Mon entourage a beau me dire que ce n’est rien, de ne pas y prêter attention, ces phrases n’ont aucun effet sur moi, car je ne peux plus contrôler mes réactions, mes pensées, car je suis comme partie dans un autre monde. En fait tout devient compliqué à comprendre etc.
Pour faire barrage aux sensations terrifiantes, le cortex préfrontal médian, là où siège ma conscience se met en veille. Dans ces moments-là, je ne sais plus ce que je ressens. Il m’est difficile d’être consciente de ce qui est bon ou mauvais pour moi, ou de prendre une décision en toute lucidité. Je ne perçois même pas le danger. Je ne sais sais plus rien, j’ai disparu du temps présent, je suis loin dans l’univers du passé et qui ne doit pas venir se mélanger dans le temps présent.
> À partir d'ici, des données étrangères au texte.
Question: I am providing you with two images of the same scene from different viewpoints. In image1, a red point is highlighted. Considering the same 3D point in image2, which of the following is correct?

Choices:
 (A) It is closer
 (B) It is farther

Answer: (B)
Quand je suis dissociée, je suis complètement déconnectée du présent. C’est une de mes parties émotionnelles qui prend alors la relève. Dans ces moments-là, je ne me rappelle de rien du tout. Quand je reviens à moi, cela ressemble à un grand trou dans le présent, que j’ai besoin de remplir pour faire fuir mes frayeurs, mes peurs et mes angoisses. J’ai l’impression de tout réapprendre à chaque fois.
L’adulte que je suis, revient à chaque fois doucement dans le temps présent. J’y crois toujours, même si par moment j’ai cette frayeur qu’elle reste coincée et qu’elle disparaisse.
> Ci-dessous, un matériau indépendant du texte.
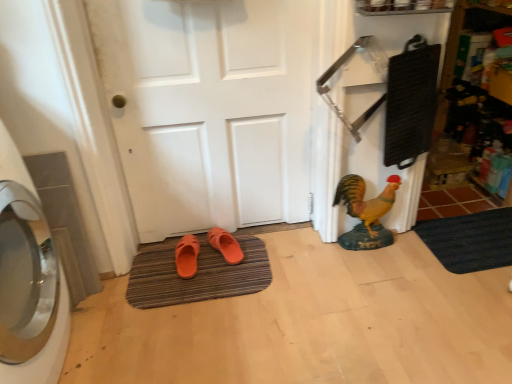 The image size is (512, 384). I want to click on spots to the right of brown striped bath mat at center, the first bath mat viewed from the left, so tap(310, 294). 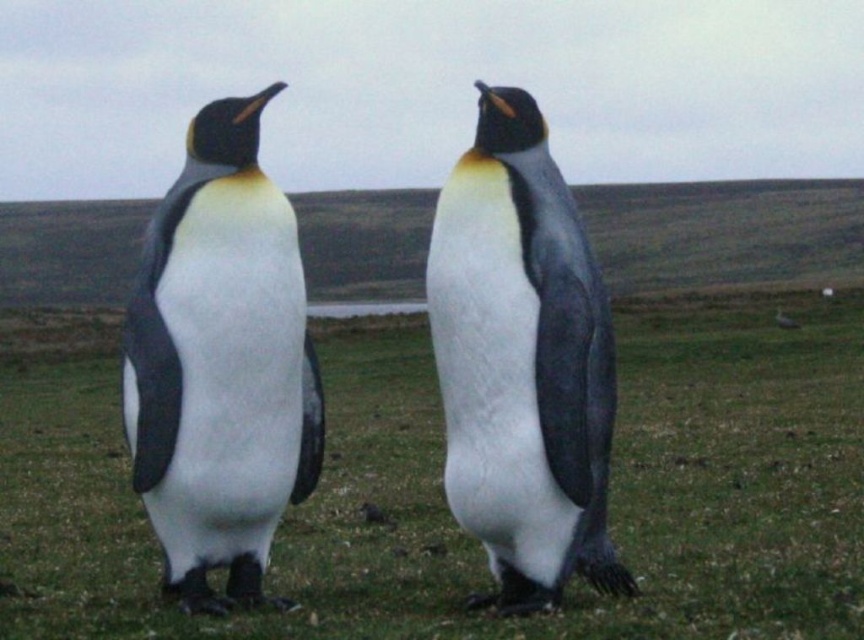 You are a photographer trying to capture a clear shot of the white matte penguin at left and the green grass at center. Which object is taller so that it might block the view of the other?

The white matte penguin at left is taller than the green grass at center, so it might block the view of the green grass at center.

You are a photographer aiming to capture a closeup of the green grass at center. Your camera has a minimum focusing distance of 2 meters. Can you take the photo without moving closer than 2 meters?

The distance of green grass at center from camera is 3.01 meters, which is beyond the camera minimum focusing distance of 2 meters. Therefore, you can take the photo without moving closer than 2 meters.

You are a photographer trying to capture a clear shot of the matte black penguin at center. Since the green grass at center is directly below it, will the penguin be visible against the grass?

The green grass at center is positioned under the matte black penguin at center, so the penguin will be visible as the black plumage contrasts with the green grass.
Un jour, j’avais posé la question à mon psy, il n’a pas su me répondre avec certitude. Personne ne le sait en fait, si je ne vais pas rester coincée dans ce passé terrifiant.
Il est certain que comprendre pourquoi et comment, c’est sécurisant pour moi et cette sécurité m’aide à mieux digérer les événements dramatiques. Je me sens parfois plus forte dans ma tête et dans mon cerveau. C’est cela qui est important pour moi, cette force ! Je ne perds jamais de vue de faire un pas de plus chaque jour.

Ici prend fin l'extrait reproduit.